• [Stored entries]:
---
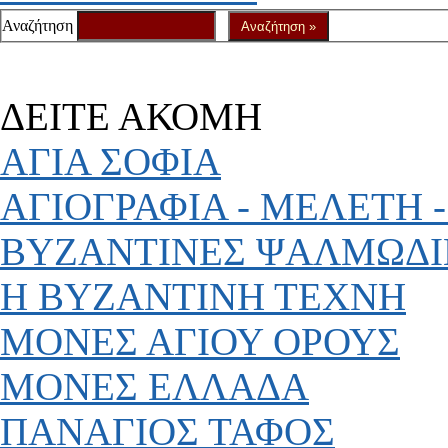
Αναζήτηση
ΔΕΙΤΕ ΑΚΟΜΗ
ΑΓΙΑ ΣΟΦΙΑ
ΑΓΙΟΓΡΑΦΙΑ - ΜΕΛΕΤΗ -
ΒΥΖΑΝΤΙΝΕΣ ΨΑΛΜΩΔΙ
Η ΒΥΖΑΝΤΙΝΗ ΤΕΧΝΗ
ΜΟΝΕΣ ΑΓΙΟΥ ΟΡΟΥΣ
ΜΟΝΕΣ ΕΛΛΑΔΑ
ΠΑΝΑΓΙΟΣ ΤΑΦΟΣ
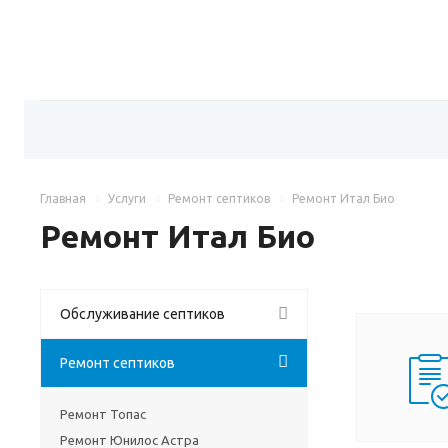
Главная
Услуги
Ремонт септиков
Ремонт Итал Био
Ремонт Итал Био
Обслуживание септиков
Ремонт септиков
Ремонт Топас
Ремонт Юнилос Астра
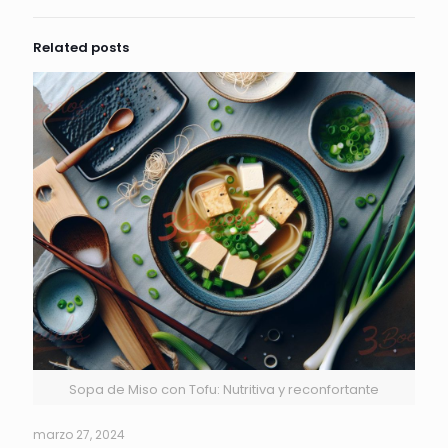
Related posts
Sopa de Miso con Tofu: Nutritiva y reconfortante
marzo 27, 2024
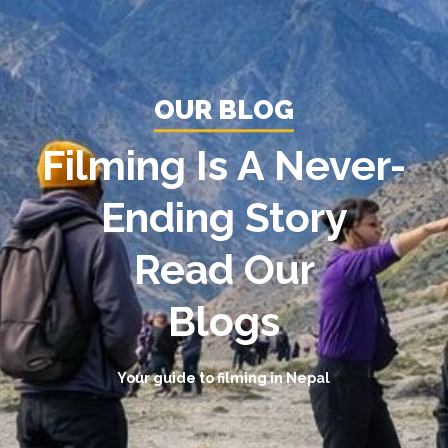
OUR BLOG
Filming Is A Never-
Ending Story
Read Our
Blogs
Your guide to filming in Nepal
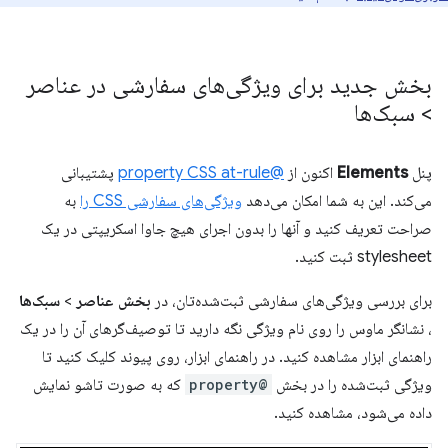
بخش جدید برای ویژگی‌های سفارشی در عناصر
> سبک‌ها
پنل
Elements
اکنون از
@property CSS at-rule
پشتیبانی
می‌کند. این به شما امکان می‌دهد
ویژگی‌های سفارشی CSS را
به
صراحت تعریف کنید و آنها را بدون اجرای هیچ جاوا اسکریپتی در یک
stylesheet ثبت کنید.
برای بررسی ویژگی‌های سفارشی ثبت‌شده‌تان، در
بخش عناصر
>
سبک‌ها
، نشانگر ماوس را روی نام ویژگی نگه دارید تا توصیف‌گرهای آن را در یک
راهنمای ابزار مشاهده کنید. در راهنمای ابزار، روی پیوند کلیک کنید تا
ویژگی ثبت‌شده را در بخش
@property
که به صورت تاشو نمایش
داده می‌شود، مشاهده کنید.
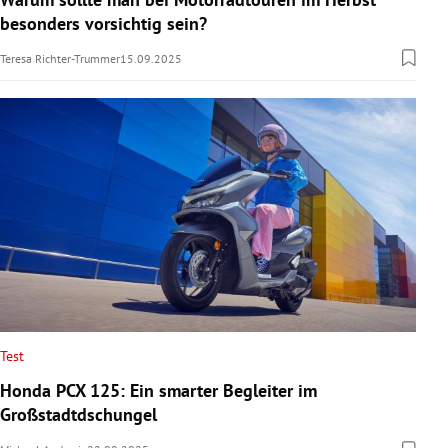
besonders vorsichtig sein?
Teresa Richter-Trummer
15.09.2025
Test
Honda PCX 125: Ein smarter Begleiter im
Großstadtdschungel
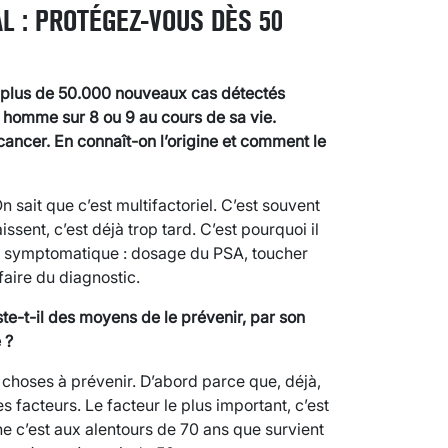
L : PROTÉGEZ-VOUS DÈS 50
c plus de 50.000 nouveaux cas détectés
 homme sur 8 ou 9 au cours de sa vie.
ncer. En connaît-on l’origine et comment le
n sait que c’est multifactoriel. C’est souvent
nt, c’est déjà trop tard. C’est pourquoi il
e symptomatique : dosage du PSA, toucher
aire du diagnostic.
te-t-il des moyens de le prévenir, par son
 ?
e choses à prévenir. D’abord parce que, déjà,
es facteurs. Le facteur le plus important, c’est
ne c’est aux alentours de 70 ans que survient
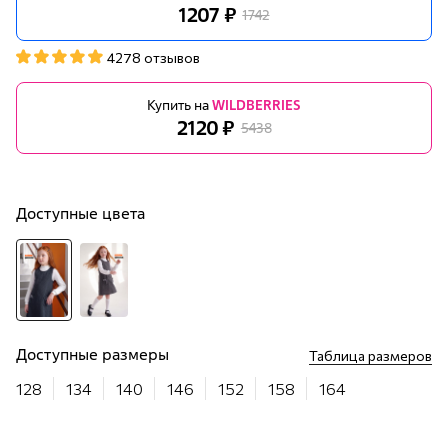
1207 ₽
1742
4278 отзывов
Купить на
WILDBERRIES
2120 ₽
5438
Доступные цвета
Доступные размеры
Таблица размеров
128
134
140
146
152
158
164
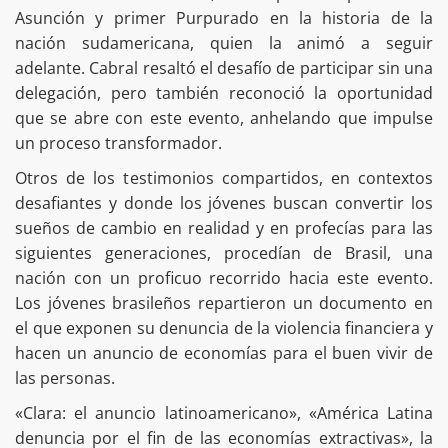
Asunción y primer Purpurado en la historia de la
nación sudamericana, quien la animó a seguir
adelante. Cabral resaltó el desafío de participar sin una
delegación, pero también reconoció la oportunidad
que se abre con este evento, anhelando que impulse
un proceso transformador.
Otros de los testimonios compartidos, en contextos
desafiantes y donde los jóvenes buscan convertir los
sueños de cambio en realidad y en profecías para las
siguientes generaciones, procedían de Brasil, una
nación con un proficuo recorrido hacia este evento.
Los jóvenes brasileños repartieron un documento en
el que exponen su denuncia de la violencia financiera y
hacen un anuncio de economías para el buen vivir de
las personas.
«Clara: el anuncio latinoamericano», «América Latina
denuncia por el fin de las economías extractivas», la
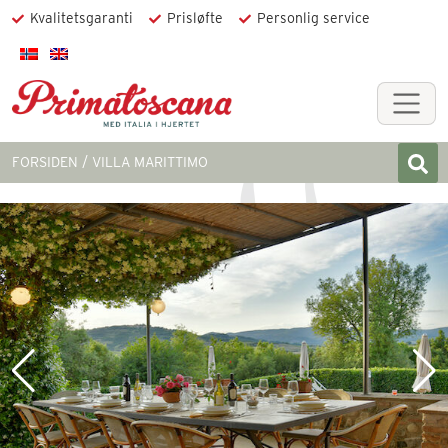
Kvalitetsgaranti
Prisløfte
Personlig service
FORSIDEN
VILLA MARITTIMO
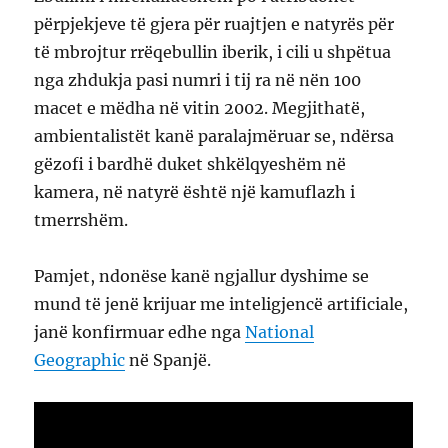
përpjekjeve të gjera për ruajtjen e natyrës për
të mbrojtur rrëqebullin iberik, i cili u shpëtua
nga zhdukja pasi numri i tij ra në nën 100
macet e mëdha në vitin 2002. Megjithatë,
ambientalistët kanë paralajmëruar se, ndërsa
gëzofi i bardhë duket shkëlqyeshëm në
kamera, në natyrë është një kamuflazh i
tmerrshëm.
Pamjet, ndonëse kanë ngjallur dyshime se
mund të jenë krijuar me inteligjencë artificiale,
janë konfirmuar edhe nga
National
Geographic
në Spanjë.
---
Beginning with the first line of the entries above, repeat each line word for word until the line with "Sopa de Miso" has been given too. Omit the pictures.

Αναζήτηση
ΔΕΙΤΕ ΑΚΟΜΗ
ΑΓΙΑ ΣΟΦΙΑ
ΑΓΙΟΓΡΑΦΙΑ - ΜΕΛΕΤΗ -
ΒΥΖΑΝΤΙΝΕΣ ΨΑΛΜΩΔΙ
Η ΒΥΖΑΝΤΙΝΗ ΤΕΧΝΗ
ΜΟΝΕΣ ΑΓΙΟΥ ΟΡΟΥΣ
ΜΟΝΕΣ ΕΛΛΑΔΑ
ΠΑΝΑΓΙΟΣ ΤΑΦΟΣ
Главная
Услуги
Ремонт септиков
Ремонт Итал Био
Ремонт Итал Био
Обслуживание септиков
Ремонт септиков
Ремонт Топас
Ремонт Юнилос Астра
Related posts
Sopa de Miso con Tofu: Nutritiva y reconfortante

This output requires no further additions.